Document layout detection data:

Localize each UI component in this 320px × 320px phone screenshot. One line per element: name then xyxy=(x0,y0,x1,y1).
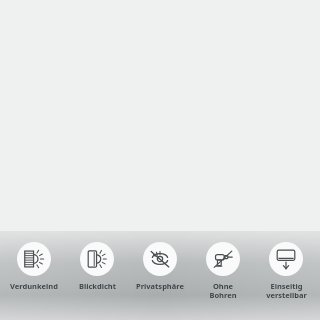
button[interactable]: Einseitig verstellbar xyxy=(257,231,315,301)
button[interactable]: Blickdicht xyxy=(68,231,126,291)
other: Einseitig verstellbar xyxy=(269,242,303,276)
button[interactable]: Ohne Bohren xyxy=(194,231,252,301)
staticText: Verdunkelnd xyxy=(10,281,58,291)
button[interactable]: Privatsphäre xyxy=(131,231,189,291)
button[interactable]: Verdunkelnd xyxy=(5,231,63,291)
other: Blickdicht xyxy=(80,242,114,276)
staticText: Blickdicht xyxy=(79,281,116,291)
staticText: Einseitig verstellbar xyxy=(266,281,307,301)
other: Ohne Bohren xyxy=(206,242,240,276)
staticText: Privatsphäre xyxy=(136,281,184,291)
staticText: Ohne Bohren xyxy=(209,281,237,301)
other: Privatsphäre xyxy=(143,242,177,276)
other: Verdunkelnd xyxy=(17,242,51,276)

[What the task requires] When copying the records, reproduce every entry exactly and omit all pictures.

[Solution to the problem]
Localize each UI component in this 320px × 320px phone screenshot. One line per element: name then xyxy=(x0,y0,x1,y1).
button[interactable]: Einseitig verstellbar xyxy=(257,231,315,301)
button[interactable]: Blickdicht xyxy=(68,231,126,291)
other: Einseitig verstellbar xyxy=(269,242,303,276)
button[interactable]: Ohne Bohren xyxy=(194,231,252,301)
staticText: Verdunkelnd xyxy=(10,281,58,291)
button[interactable]: Privatsphäre xyxy=(131,231,189,291)
button[interactable]: Verdunkelnd xyxy=(5,231,63,291)
other: Blickdicht xyxy=(80,242,114,276)
staticText: Blickdicht xyxy=(79,281,116,291)
staticText: Einseitig verstellbar xyxy=(266,281,307,301)
other: Ohne Bohren xyxy=(206,242,240,276)
staticText: Privatsphäre xyxy=(136,281,184,291)
staticText: Ohne Bohren xyxy=(209,281,237,301)
other: Privatsphäre xyxy=(143,242,177,276)
other: Verdunkelnd xyxy=(17,242,51,276)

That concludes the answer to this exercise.